- **Data provided**:
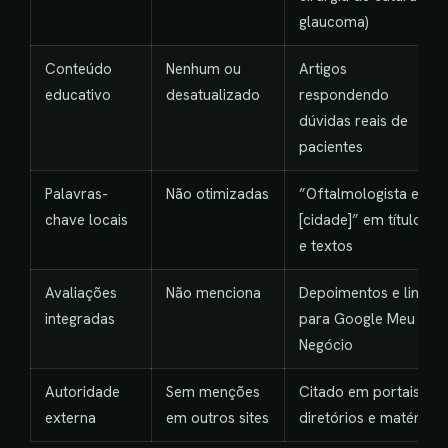
glaucoma)
Conteúdo
Nenhum ou
Artigos
educativo
desatualizado
respondendo
dúvidas reais de
pacientes
Palavras-
Não otimizadas
”Oftalmologista em
chave locais
[cidade]” em títulos
e textos
Avaliações
Não menciona
Depoimentos e link
integradas
para Google Meu
Negócio
Autoridade
Sem menções
Citado em portais,
externa
em outros sites
diretórios e matérias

- **Task prompt**: Reproduce every line of the data above, exactly as it stands, but not the pictures.

- **Answer to the exercise**:
glaucoma)
Conteúdo
Nenhum ou
Artigos
educativo
desatualizado
respondendo
dúvidas reais de
pacientes
Palavras-
Não otimizadas
”Oftalmologista em
chave locais
[cidade]” em títulos
e textos
Avaliações
Não menciona
Depoimentos e link
integradas
para Google Meu
Negócio
Autoridade
Sem menções
Citado em portais,
externa
em outros sites
diretórios e matérias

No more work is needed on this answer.